• **Dataset entries**:
↓

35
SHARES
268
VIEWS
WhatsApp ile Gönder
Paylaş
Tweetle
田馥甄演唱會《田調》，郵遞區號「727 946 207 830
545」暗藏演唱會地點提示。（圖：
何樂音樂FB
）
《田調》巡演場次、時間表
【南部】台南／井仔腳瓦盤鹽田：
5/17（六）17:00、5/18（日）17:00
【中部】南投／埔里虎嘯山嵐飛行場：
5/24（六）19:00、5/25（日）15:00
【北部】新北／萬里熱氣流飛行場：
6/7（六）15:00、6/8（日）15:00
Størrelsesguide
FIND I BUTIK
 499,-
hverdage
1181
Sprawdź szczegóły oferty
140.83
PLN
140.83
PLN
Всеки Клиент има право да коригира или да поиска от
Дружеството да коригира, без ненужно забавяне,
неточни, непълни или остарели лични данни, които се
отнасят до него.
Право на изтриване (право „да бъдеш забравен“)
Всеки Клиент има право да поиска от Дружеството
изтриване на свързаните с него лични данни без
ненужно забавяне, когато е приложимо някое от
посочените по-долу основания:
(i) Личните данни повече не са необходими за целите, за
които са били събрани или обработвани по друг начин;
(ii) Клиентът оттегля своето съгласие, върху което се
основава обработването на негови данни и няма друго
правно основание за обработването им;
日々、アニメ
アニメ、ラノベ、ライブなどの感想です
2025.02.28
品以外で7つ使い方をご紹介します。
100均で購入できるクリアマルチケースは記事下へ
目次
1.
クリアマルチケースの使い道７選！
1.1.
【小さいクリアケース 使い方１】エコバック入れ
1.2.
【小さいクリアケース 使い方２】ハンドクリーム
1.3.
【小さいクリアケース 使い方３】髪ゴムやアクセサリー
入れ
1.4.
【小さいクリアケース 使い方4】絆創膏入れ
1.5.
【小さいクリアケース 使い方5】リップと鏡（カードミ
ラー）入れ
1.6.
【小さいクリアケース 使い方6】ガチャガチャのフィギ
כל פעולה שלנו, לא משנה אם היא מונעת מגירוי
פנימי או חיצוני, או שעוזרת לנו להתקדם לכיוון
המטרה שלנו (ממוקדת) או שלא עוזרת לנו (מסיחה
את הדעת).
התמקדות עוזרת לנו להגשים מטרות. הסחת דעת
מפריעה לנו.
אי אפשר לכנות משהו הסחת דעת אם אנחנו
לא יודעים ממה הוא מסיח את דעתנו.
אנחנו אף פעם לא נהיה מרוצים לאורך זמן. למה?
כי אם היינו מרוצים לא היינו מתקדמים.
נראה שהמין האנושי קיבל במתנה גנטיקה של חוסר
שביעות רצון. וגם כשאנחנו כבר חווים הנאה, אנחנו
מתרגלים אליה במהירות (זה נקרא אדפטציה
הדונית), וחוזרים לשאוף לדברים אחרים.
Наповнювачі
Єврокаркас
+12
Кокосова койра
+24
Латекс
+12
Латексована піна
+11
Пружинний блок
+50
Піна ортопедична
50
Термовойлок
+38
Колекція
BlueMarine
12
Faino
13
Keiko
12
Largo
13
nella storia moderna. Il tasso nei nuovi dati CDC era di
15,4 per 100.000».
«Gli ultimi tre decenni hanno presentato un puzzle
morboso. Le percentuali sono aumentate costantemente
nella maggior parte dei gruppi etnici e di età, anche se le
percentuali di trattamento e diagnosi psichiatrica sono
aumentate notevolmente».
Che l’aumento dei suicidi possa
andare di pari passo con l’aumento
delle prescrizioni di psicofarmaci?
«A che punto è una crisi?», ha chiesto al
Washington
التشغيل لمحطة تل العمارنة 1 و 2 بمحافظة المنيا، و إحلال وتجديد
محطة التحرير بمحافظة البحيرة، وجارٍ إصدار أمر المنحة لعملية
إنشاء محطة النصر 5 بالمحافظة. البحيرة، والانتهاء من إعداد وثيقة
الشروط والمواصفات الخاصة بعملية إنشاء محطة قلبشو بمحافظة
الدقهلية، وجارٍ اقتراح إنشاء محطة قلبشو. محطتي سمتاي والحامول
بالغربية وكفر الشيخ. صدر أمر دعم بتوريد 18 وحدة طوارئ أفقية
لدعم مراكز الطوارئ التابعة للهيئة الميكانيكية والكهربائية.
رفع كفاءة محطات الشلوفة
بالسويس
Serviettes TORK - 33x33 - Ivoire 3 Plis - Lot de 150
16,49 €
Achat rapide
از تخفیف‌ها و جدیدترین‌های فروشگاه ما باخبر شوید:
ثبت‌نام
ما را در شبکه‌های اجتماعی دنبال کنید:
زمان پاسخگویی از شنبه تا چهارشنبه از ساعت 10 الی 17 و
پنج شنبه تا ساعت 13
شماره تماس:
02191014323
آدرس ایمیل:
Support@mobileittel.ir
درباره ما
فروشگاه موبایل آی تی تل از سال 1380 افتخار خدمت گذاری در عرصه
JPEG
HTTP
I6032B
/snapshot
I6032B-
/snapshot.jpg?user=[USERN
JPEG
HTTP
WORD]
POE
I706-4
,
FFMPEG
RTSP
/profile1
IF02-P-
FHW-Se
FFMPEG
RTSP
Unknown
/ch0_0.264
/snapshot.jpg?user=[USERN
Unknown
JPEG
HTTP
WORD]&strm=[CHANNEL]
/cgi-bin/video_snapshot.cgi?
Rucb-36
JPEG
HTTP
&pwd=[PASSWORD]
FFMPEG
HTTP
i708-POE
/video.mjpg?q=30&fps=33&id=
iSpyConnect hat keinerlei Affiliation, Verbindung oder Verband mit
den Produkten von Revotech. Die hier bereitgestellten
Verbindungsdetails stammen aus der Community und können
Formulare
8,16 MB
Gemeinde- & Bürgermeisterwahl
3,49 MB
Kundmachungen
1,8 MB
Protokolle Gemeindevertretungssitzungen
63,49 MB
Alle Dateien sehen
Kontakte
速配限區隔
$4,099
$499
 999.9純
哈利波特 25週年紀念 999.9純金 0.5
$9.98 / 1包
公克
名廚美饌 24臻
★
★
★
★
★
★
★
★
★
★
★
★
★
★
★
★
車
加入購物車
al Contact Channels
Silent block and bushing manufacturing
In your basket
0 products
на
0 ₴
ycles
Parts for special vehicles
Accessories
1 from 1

↑

• **ACTIVITY**:
Please return every line of the data, unaltered.

• **WRITTEN SOLUTION**:
35
SHARES
268
VIEWS
WhatsApp ile Gönder
Paylaş
Tweetle
田馥甄演唱會《田調》，郵遞區號「727 946 207 830
545」暗藏演唱會地點提示。（圖：
何樂音樂FB
）
《田調》巡演場次、時間表
【南部】台南／井仔腳瓦盤鹽田：
5/17（六）17:00、5/18（日）17:00
【中部】南投／埔里虎嘯山嵐飛行場：
5/24（六）19:00、5/25（日）15:00
【北部】新北／萬里熱氣流飛行場：
6/7（六）15:00、6/8（日）15:00
Størrelsesguide
FIND I BUTIK
 499,-
hverdage
1181
Sprawdź szczegóły oferty
140.83
PLN
140.83
PLN
Всеки Клиент има право да коригира или да поиска от
Дружеството да коригира, без ненужно забавяне,
неточни, непълни или остарели лични данни, които се
отнасят до него.
Право на изтриване (право „да бъдеш забравен“)
Всеки Клиент има право да поиска от Дружеството
изтриване на свързаните с него лични данни без
ненужно забавяне, когато е приложимо някое от
посочените по-долу основания:
(i) Личните данни повече не са необходими за целите, за
които са били събрани или обработвани по друг начин;
(ii) Клиентът оттегля своето съгласие, върху което се
основава обработването на негови данни и няма друго
правно основание за обработването им;
日々、アニメ
アニメ、ラノベ、ライブなどの感想です
2025.02.28
品以外で7つ使い方をご紹介します。
100均で購入できるクリアマルチケースは記事下へ
目次
1.
クリアマルチケースの使い道７選！
1.1.
【小さいクリアケース 使い方１】エコバック入れ
1.2.
【小さいクリアケース 使い方２】ハンドクリーム
1.3.
【小さいクリアケース 使い方３】髪ゴムやアクセサリー
入れ
1.4.
【小さいクリアケース 使い方4】絆創膏入れ
1.5.
【小さいクリアケース 使い方5】リップと鏡（カードミ
ラー）入れ
1.6.
【小さいクリアケース 使い方6】ガチャガチャのフィギ
כל פעולה שלנו, לא משנה אם היא מונעת מגירוי
פנימי או חיצוני, או שעוזרת לנו להתקדם לכיוון
המטרה שלנו (ממוקדת) או שלא עוזרת לנו (מסיחה
את הדעת).
התמקדות עוזרת לנו להגשים מטרות. הסחת דעת
מפריעה לנו.
אי אפשר לכנות משהו הסחת דעת אם אנחנו
לא יודעים ממה הוא מסיח את דעתנו.
אנחנו אף פעם לא נהיה מרוצים לאורך זמן. למה?
כי אם היינו מרוצים לא היינו מתקדמים.
נראה שהמין האנושי קיבל במתנה גנטיקה של חוסר
שביעות רצון. וגם כשאנחנו כבר חווים הנאה, אנחנו
מתרגלים אליה במהירות (זה נקרא אדפטציה
הדונית), וחוזרים לשאוף לדברים אחרים.
Наповнювачі
Єврокаркас
+12
Кокосова койра
+24
Латекс
+12
Латексована піна
+11
Пружинний блок
+50
Піна ортопедична
50
Термовойлок
+38
Колекція
BlueMarine
12
Faino
13
Keiko
12
Largo
13
nella storia moderna. Il tasso nei nuovi dati CDC era di
15,4 per 100.000».
«Gli ultimi tre decenni hanno presentato un puzzle
morboso. Le percentuali sono aumentate costantemente
nella maggior parte dei gruppi etnici e di età, anche se le
percentuali di trattamento e diagnosi psichiatrica sono
aumentate notevolmente».
Che l’aumento dei suicidi possa
andare di pari passo con l’aumento
delle prescrizioni di psicofarmaci?
«A che punto è una crisi?», ha chiesto al
Washington
التشغيل لمحطة تل العمارنة 1 و 2 بمحافظة المنيا، و إحلال وتجديد
محطة التحرير بمحافظة البحيرة، وجارٍ إصدار أمر المنحة لعملية
إنشاء محطة النصر 5 بالمحافظة. البحيرة، والانتهاء من إعداد وثيقة
الشروط والمواصفات الخاصة بعملية إنشاء محطة قلبشو بمحافظة
الدقهلية، وجارٍ اقتراح إنشاء محطة قلبشو. محطتي سمتاي والحامول
بالغربية وكفر الشيخ. صدر أمر دعم بتوريد 18 وحدة طوارئ أفقية
لدعم مراكز الطوارئ التابعة للهيئة الميكانيكية والكهربائية.
رفع كفاءة محطات الشلوفة
بالسويس
Serviettes TORK - 33x33 - Ivoire 3 Plis - Lot de 150
16,49 €
Achat rapide
از تخفیف‌ها و جدیدترین‌های فروشگاه ما باخبر شوید:
ثبت‌نام
ما را در شبکه‌های اجتماعی دنبال کنید:
زمان پاسخگویی از شنبه تا چهارشنبه از ساعت 10 الی 17 و
پنج شنبه تا ساعت 13
شماره تماس:
02191014323
آدرس ایمیل:
Support@mobileittel.ir
درباره ما
فروشگاه موبایل آی تی تل از سال 1380 افتخار خدمت گذاری در عرصه
JPEG
HTTP
I6032B
/snapshot
I6032B-
/snapshot.jpg?user=[USERN
JPEG
HTTP
WORD]
POE
I706-4
,
FFMPEG
RTSP
/profile1
IF02-P-
FHW-Se
FFMPEG
RTSP
Unknown
/ch0_0.264
/snapshot.jpg?user=[USERN
Unknown
JPEG
HTTP
WORD]&strm=[CHANNEL]
/cgi-bin/video_snapshot.cgi?
Rucb-36
JPEG
HTTP
&pwd=[PASSWORD]
FFMPEG
HTTP
i708-POE
/video.mjpg?q=30&fps=33&id=
iSpyConnect hat keinerlei Affiliation, Verbindung oder Verband mit
den Produkten von Revotech. Die hier bereitgestellten
Verbindungsdetails stammen aus der Community und können
Formulare
8,16 MB
Gemeinde- & Bürgermeisterwahl
3,49 MB
Kundmachungen
1,8 MB
Protokolle Gemeindevertretungssitzungen
63,49 MB
Alle Dateien sehen
Kontakte
速配限區隔
$4,099
$499
 999.9純
哈利波特 25週年紀念 999.9純金 0.5
$9.98 / 1包
公克
名廚美饌 24臻
★
★
★
★
★
★
★
★
★
★
★
★
★
★
★
★
車
加入購物車
al Contact Channels
Silent block and bushing manufacturing
In your basket
0 products
на
0 ₴
ycles
Parts for special vehicles
Accessories
1 from 1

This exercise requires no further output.